The Jungfraujoch station was awarded the status of an ICOS Class 1 Atmosphere Station in May 2018 and is the highest measurement station in the ICOS network (3580 m a.s.l). Established in 1931, it has a long site history.
Measurements at Jungfraujoch station are jointly organized by the High Altitude Research Stations Jungfraujoch & Gornergrat, University of Bern, Swiss Federal Laboratories for Materials Science and Technology (Empa), Federal Office of Environment (FOEN) / National Air Pollution Monitoring Network (NABEL), Federal Office of Meteorology and Climatology MeteoSwiss, and the University of Basel.
The ICOS relevant measurement programme at Jungfraujoch is organised as follows:
- O2/N2 with paramagnetic sensor and fuel cell (University of Bern)
- CO2, CH4, CO with Cavity Ringdown Spectroscopy (Empa)
- 13C and 18O in CO2 with Quantum Cascade Laser Absorption Spectroscopy (Empa)

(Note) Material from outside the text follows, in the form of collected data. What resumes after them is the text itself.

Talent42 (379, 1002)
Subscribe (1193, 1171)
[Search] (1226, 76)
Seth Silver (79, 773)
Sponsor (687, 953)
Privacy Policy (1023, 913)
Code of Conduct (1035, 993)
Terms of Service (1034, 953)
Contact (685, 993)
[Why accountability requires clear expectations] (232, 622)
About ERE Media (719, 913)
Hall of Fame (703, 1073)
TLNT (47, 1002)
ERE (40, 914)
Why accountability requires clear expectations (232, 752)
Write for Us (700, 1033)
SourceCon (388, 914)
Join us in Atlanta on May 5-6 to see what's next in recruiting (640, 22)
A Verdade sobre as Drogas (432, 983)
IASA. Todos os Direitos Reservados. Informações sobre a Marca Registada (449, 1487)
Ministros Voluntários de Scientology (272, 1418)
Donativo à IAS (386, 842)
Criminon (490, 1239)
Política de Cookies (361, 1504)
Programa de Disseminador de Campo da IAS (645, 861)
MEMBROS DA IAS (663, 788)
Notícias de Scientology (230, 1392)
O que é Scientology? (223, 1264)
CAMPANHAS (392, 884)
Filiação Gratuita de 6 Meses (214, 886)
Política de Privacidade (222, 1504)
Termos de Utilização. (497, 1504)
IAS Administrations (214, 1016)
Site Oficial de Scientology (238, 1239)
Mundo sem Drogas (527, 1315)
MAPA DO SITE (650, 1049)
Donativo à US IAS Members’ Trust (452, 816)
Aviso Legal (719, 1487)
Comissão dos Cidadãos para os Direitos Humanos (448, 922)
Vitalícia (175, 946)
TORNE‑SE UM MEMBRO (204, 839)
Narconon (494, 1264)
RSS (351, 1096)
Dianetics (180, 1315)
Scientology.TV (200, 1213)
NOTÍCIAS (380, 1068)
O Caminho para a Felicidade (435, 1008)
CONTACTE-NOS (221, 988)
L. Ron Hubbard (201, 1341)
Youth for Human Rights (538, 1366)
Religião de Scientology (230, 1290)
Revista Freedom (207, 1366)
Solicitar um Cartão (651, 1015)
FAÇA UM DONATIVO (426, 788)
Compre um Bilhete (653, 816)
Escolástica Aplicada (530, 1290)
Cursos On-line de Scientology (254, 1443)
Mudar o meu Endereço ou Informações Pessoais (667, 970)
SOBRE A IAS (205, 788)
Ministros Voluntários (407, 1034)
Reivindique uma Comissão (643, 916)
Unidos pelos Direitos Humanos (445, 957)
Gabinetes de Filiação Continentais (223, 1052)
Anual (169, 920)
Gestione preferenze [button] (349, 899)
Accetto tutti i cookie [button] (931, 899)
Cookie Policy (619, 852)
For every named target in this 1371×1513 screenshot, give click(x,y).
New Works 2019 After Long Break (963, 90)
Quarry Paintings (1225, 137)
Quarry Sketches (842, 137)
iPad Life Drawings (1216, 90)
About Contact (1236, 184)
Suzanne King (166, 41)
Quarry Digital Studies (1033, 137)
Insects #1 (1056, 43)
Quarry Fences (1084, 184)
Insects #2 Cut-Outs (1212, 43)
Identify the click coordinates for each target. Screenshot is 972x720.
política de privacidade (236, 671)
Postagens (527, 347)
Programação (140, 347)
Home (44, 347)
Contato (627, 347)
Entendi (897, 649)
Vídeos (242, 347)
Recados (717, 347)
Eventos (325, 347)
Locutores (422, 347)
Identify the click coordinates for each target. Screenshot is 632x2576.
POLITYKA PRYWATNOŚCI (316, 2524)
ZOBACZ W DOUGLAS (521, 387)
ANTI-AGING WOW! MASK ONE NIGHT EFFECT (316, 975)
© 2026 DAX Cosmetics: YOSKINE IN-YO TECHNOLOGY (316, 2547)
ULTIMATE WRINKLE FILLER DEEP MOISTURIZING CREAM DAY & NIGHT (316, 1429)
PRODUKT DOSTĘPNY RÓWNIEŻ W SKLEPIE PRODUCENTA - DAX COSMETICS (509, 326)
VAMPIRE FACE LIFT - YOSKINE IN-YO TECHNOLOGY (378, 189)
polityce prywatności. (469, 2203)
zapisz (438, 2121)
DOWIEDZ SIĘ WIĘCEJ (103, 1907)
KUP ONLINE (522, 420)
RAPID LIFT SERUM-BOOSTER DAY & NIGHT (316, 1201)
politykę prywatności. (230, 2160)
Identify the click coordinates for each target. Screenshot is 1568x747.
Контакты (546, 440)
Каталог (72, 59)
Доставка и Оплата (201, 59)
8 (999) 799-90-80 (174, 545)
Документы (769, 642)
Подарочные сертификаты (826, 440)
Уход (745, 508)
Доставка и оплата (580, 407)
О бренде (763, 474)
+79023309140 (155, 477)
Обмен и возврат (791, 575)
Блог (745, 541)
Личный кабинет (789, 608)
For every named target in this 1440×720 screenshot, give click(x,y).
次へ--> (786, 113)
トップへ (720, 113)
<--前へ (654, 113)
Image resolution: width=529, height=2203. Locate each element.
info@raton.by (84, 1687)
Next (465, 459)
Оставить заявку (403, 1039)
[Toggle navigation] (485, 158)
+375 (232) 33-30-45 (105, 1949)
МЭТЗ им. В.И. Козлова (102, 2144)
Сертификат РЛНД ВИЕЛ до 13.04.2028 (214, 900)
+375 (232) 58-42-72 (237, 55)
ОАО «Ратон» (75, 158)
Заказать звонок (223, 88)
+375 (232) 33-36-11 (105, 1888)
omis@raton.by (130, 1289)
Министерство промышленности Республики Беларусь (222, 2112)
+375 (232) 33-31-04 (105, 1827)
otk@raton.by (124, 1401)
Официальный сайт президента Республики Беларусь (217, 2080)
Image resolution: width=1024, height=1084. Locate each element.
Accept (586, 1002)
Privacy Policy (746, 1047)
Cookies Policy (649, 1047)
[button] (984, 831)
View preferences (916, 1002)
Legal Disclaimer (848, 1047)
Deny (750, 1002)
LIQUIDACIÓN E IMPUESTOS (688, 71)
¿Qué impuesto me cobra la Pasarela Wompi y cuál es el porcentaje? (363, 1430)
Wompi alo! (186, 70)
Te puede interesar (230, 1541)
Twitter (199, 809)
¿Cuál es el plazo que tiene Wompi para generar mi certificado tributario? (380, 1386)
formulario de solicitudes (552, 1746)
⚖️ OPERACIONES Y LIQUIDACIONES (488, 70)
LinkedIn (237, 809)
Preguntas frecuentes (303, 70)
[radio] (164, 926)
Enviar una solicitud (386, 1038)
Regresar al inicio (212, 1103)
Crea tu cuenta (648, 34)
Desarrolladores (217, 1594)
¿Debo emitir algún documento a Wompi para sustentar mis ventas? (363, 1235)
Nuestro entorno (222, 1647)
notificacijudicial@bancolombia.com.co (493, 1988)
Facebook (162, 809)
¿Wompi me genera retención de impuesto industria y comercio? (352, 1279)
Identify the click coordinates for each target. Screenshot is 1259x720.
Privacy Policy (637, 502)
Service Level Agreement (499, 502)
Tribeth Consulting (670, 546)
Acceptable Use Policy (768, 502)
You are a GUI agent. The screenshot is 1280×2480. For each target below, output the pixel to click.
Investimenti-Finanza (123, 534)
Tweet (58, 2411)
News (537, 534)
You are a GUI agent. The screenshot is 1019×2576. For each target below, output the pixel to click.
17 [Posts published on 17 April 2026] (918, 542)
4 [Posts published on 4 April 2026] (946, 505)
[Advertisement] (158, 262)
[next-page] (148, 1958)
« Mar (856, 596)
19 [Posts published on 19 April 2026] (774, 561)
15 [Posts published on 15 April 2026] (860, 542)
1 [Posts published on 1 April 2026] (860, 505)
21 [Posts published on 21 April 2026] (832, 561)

- 14C (radiocarbon 14-day integrated samples; chemical absorption in sodium hydroxide solution and off-line analysis by radioactive counting; University of Bern and ICOS Radiocarbon Laboratory)
- Meteorology (MeteoSwiss)
- Planetary boundary layer with ceilometer (Kleine Scheidegg; MeteoSwiss)
- 222Radon with two-filter dual loop alpha particle detection (University of Basel)
- N2O with off-axis Integrated Cavity Output Spectroscopy (Empa)
Meteorological advection patterns at Jungfraujoch are routinely determined with back-trajectory analysis and a Lagrangian particle dispersion model calculations by Empa.